About half of the refugee population lived on their own in Lofa County, near the Liberia-Sierra Leone border, where ongoing violence rendered them largely inaccessible to relief workers. The remaining 30,000 to 35,000 resided in five designated camps closer to Monrovia. The largest camp, Sinje, housed some 15,000 refugees about 50 miles (80 km) from the capital. Another 18,000 lived in four camps – Banjor, Samukai, VOA-1, and Zuannah – all located on the outskirts of Monrovia.
Sinje camp residents have complained in recent years of periodic harassment by Liberian security personnel. An estimated 10,000 refugees chose to return to Sierra Leone during 2001 because of concerns about their security in Liberia. However, more than 1,000 additional refugees moved into Sinje camp during the year after fleeing war-affected areas of Liberia.
UNHCR conducted workshops for 300 government security personnel to educate them about basic refugee rights. High turnover among government staff, however, hampered efforts to inform officials about refugee matters, UNHCR reported.
Some refugees in camps received food aid; others did not qualify for assistance because aid agencies believed the refugees were able to support themselves through farming or small-business activities. Refugees cultivated about about 600 acres (some 250 hectares) during the year on land borrowed from local residents.
A health assessment in May found that "malnutrition rates were on the rise," prompting relief agencies to bolster food distributions from 50 percent of full rations to 80 percent for those in need.

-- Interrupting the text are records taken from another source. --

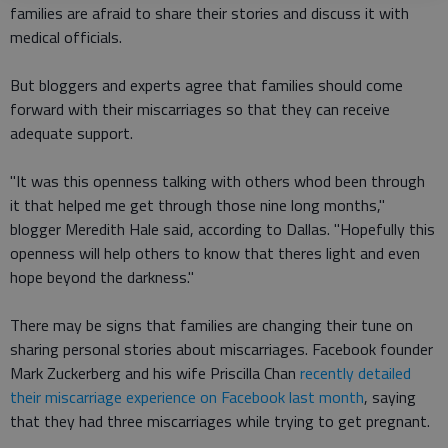
families are afraid to share their stories and discuss it with
medical officials.
But bloggers and experts agree that families should come
forward with their miscarriages so that they can receive
adequate support.
"It was this openness talking with others whod been through
it that helped me get through those nine long months,"
blogger Meredith Hale said, according to Dallas. "Hopefully this
openness will help others to know that theres light and even
hope beyond the darkness."
There may be signs that families are changing their tune on
sharing personal stories about miscarriages. Facebook founder
Mark Zuckerberg and his wife Priscilla Chan
recently detailed
their miscarriage experience on Facebook last month
, saying
that they had three miscarriages while trying to get pregnant.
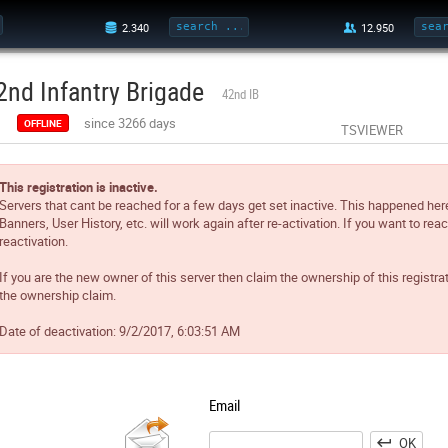
2nd Infantry Brigade
42nd IB
since 3266 days
OFFLINE
TSVIEWER
This registration is inactive.
Servers that cant be reached for a few days get set inactive. This happened her
Banners, User History, etc. will work again after re-activation. If you want to reac
reactivation.
If you are the new owner of this server then claim the ownership of this registra
the ownership claim.
Date of deactivation:
9/2/2017, 6:03:51 AM
Email
OK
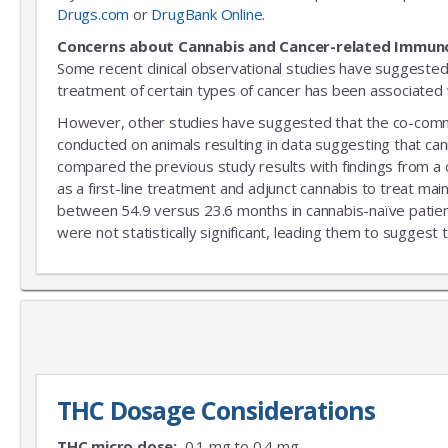
Drugs.com
or
DrugBank Online
.
Concerns about Cannabis and Cancer-related Immun
Some recent clinical observational studies have suggested
treatment of certain types of cancer has been associated w
However, other studies have suggested that the co-commitm
conducted on animals resulting in data suggesting that can
compared the previous study results with findings from a
as a first-line treatment and adjunct cannabis to treat mai
between 54.9 versus 23.6 months in cannabis-naïve patient
were not statistically significant, leading them to suggest 
THC Dosage Considerations
THC micro dose:
0.1 mg to 0.4 mg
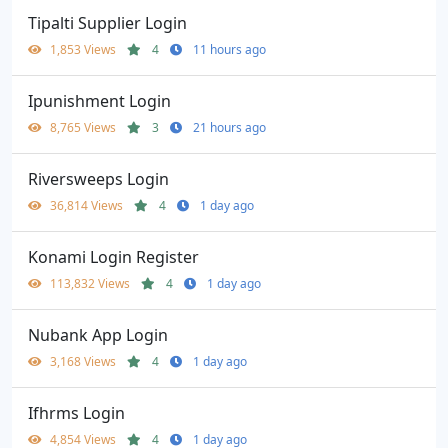
Tipalti Supplier Login
1,853 Views
4
11 hours ago
Ipunishment Login
8,765 Views
3
21 hours ago
Riversweeps Login
36,814 Views
4
1 day ago
Konami Login Register
113,832 Views
4
1 day ago
Nubank App Login
3,168 Views
4
1 day ago
Ifhrms Login
4,854 Views
4
1 day ago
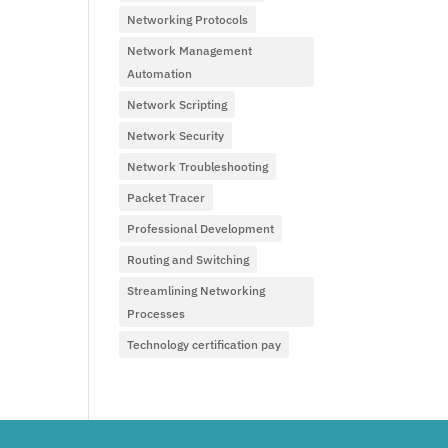
Networking Protocols
Network Management
Automation
Network Scripting
Network Security
Network Troubleshooting
Packet Tracer
Professional Development
Routing and Switching
Streamlining Networking
Processes
Technology certification pay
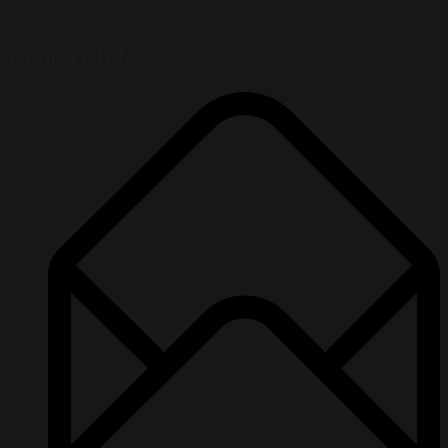
Contact Info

Aid workers continued to operate supplemental feeding programs for malnourished children, while health workers conducted workshops to educate refugees about prevention of malaria, respiratory infections, and sexually transmitted diseases.
UNHCR distributed new plastic sheeting to residents of Sinje camp and to the neediest refugees in other camps after a housing assessment determined that refugees' homes needed repairs to protect against the area's tropical rains.
Funding constraints forced UNHCR to curtail some assistance programs. The agency reduced vocation-education projects and delayed distribution of mosquito nets that protect against malaria.